Segment Open
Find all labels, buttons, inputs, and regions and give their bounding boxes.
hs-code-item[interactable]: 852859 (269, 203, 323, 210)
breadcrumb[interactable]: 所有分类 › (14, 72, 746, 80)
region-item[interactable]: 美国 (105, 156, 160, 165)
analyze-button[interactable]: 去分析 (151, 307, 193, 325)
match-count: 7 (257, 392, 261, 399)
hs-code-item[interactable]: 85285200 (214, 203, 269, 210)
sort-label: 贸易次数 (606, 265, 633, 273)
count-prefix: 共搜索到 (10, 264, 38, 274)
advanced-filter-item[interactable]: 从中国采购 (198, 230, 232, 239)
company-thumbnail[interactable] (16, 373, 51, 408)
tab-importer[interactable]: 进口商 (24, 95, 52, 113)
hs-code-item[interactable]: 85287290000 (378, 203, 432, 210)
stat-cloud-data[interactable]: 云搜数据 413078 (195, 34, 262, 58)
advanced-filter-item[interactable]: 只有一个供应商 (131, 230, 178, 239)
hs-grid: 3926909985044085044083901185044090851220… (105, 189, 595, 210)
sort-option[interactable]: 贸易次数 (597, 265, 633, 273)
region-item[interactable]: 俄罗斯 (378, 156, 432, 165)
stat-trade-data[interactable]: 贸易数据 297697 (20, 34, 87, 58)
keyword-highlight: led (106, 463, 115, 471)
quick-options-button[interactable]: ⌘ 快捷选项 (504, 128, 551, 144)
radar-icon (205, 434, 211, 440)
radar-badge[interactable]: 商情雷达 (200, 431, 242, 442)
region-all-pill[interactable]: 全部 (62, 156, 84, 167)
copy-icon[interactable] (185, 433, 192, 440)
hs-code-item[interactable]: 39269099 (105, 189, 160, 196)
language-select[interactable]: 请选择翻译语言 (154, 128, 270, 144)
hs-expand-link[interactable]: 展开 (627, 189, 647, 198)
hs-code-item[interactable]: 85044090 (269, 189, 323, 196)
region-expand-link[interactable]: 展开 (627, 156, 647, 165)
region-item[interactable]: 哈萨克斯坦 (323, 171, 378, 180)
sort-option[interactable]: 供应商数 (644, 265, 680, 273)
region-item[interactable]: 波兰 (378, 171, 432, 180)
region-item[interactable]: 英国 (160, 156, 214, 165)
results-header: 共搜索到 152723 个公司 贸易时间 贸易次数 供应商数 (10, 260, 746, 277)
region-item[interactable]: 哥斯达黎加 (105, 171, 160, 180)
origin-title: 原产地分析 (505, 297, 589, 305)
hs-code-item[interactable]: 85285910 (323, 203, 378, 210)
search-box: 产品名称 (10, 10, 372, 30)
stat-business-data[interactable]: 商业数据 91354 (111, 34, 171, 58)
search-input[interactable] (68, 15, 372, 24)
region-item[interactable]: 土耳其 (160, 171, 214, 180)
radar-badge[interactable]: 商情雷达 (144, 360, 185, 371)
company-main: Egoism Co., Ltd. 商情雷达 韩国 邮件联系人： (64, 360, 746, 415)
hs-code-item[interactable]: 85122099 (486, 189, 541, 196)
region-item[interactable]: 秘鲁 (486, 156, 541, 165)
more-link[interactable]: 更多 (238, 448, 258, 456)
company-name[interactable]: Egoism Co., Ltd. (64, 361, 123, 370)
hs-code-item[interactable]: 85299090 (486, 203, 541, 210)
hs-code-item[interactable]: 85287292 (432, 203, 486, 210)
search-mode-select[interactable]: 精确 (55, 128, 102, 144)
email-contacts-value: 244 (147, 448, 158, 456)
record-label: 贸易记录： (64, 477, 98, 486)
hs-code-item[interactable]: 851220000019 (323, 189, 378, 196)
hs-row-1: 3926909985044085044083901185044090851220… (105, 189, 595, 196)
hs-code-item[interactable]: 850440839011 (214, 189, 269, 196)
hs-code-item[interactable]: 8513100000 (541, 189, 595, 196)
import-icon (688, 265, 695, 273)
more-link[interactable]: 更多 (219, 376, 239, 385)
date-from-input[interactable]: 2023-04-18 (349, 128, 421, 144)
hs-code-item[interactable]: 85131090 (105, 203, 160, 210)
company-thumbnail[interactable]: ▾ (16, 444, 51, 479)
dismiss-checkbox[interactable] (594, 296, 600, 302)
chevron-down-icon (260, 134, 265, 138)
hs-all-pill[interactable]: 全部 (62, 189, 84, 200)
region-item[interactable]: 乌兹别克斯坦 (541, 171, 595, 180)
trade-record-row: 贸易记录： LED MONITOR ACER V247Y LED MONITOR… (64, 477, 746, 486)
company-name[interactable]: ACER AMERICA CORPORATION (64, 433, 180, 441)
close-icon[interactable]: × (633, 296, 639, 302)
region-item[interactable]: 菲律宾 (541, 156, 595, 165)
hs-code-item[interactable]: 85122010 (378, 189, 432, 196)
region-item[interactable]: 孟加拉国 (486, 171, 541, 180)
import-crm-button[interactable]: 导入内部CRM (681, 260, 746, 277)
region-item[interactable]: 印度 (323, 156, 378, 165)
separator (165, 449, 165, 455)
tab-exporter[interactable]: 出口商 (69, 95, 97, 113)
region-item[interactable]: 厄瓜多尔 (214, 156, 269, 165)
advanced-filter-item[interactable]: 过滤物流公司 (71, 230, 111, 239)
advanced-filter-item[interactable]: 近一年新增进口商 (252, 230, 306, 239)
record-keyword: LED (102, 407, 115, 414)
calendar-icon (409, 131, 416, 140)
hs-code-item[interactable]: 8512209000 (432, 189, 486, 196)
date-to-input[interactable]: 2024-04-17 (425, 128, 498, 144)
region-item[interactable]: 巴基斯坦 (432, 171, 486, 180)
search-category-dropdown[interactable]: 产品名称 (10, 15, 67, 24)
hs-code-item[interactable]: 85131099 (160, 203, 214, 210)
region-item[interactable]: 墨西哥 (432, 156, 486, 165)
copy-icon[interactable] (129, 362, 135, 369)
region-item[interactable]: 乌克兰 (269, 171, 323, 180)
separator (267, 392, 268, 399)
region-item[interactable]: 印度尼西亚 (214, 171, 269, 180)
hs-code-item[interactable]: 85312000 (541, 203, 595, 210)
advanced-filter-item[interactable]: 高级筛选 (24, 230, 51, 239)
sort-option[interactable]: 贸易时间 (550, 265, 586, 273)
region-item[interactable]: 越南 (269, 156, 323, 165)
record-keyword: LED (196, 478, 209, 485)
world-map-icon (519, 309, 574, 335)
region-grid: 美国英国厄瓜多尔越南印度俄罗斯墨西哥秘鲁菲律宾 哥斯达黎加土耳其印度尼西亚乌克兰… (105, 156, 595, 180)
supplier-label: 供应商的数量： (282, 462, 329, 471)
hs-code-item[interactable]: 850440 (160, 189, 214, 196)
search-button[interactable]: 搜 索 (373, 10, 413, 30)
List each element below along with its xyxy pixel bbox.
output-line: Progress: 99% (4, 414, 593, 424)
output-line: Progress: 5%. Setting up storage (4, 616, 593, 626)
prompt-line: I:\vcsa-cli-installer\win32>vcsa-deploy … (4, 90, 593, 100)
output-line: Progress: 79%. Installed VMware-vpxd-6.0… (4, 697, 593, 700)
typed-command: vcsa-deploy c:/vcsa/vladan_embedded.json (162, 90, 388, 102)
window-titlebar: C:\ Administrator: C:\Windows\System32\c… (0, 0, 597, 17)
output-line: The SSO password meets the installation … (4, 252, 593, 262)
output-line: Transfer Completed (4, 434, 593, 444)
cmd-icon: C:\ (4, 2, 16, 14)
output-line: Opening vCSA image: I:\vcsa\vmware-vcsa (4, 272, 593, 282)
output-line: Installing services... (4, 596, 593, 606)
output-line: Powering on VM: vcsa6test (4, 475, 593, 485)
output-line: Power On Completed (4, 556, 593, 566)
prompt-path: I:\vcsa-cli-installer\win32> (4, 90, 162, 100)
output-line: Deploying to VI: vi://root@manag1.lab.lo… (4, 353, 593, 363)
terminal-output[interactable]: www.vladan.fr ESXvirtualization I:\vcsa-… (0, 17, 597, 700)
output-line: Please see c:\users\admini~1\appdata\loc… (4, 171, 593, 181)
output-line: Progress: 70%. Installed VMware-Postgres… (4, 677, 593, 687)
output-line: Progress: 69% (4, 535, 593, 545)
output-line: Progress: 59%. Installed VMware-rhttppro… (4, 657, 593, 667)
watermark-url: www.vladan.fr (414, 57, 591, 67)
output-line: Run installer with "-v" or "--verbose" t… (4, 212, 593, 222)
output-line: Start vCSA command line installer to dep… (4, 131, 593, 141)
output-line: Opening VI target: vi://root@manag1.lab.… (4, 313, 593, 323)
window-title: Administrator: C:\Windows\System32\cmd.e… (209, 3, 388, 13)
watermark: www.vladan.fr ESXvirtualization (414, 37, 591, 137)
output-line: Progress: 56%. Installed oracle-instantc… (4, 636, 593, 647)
Segment Closed
## PROMPT:
Respond with nothing but the number of lines in the data above that include the word "more".

## SOLUTION:
2